I am not the most confident of travellers. Some may be surprised by this, for I have travelled a lot – in recent years even more so. A large part of this is that I have got out of practice of managing on my own, having relied for so many years on Val. When there is someone there who seems happy to take on the role of, say, passport carrier, it is all too easy to hand over one’s passport without even thinking about it. Which is a long-winded and rather convoluted way of saying that this trip has been hanging over me for some time, casting its own dampener upon my forthcoming adventure.
Val also takes care of the planning and admin – the research, the booking, all the rest – and of course she has taken that on for this trip as much as ever. Though in this case her responsibility has gone as far as booking me as far as Thessaloniki airport, and even I can manage that comfortably enough: get to the airport, get on a plane (though I did have to negotiate what described itself as “the biggest automated check-in system in the world!”)
Giovanni, who is (I think) the founder of Second Tree, had assured me that it would be too difficult to get from the airport all the way to the other side of the city to the bus station in time to get the afternoon bus, but various things made this relatively easy: I was among the first into the terminal, through immigration, re-united with my bag, and out again: fifteen minutes, tops. I then swiftly circumvented the problem of getting across the city by taking a taxi. Easy-peasy.
The bus station was a pretty impressive circular building, though somewhat gone to seed, but it worked efficiently, and I was booked, with plenty of time, onto the next bus to Ioannina. It’s true I did have to be told off for the crime of trying to take my kit bag onto the bus with me, and the bus turned out to have even more cramped seating that the Easyjet plane – so more bruised knees – but I was nearly done.
Nearly done except a three hour bus ride, past some pretty astonishing snow-capped mountains (who’d’ve thought?) and through masses of impressively built tunnels. But then Ioannina.
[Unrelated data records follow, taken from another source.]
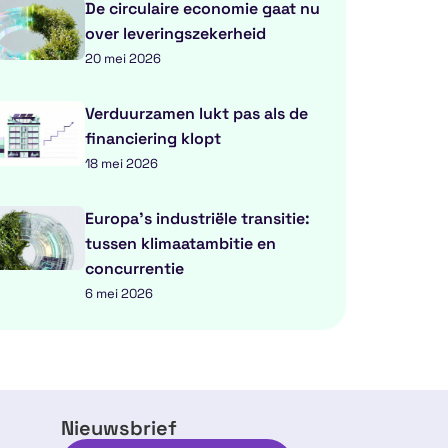
De circulaire economie gaat nu
over leveringszekerheid
20 mei 2026
Verduurzamen lukt pas als de
financiering klopt
18 mei 2026
Europa’s industriële transitie:
tussen klimaatambitie en
concurrentie
6 mei 2026
Nieuwsbrief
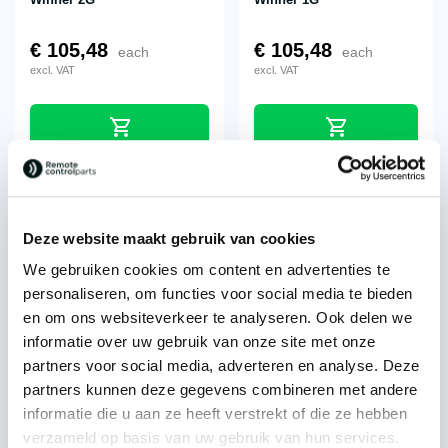
€
105,48
€
105,48
each
each
excl. VAT
excl. VAT
On back order
Deze website maakt gebruik van cookies
We gebruiken cookies om content en advertenties te
personaliseren, om functies voor social media te bieden
en om ons websiteverkeer te analyseren. Ook delen we
Itowa® battery BT7216MH
Itowa® battery
BT3613MH3A Tunner
informatie over uw gebruik van onze site met onze
partners voor social media, adverteren en analyse. Deze
€
100,41
€
98,77
each
each
partners kunnen deze gegevens combineren met andere
excl. VAT
excl. VAT
informatie die u aan ze heeft verstrekt of die ze hebben
verzameld op basis van uw gebruik van hun services.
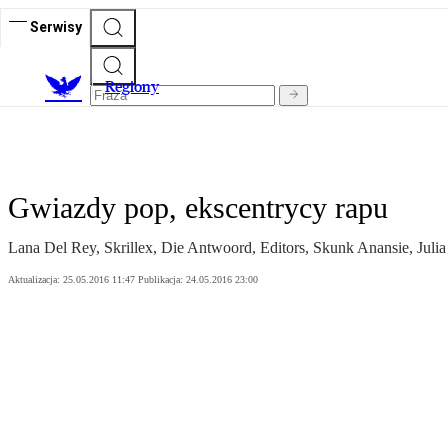
Serwisy
R
egiony
Gwiazdy pop, ekscentrycy rapu
Lana Del Rey, Skrillex, Die Antwoord, Editors, Skunk Anansie, Juli
Aktualizacja:
25.05.2016 11:47
Publikacja:
24.05.2016 23:00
I had kept in touch through the magic of WhatsApp with various Second Tree contacts, but there was still a lot of confusion that I might really be arriving so early.
But, to my surprise and relief, it was done, and the black cloud that had been hanging over me lifted. There was a flurry of introductions – most of which I have forgotten – and I was in the volunteer’s house. Of which more later.
And not a mention, you might have noticed, of Coronavirus, the topic which seems to have occupied the whole world. For myself, a bit of avoidance of the occasional cougher, a bit more hand-washing, and the occasional squirt of one of those anti-viral foams (which in itself is noteworthy, as my usual response is that I am building up my immunity). And very few masks, apart from some at the bus station, but that might have been as much against the diesel fumes as anything else.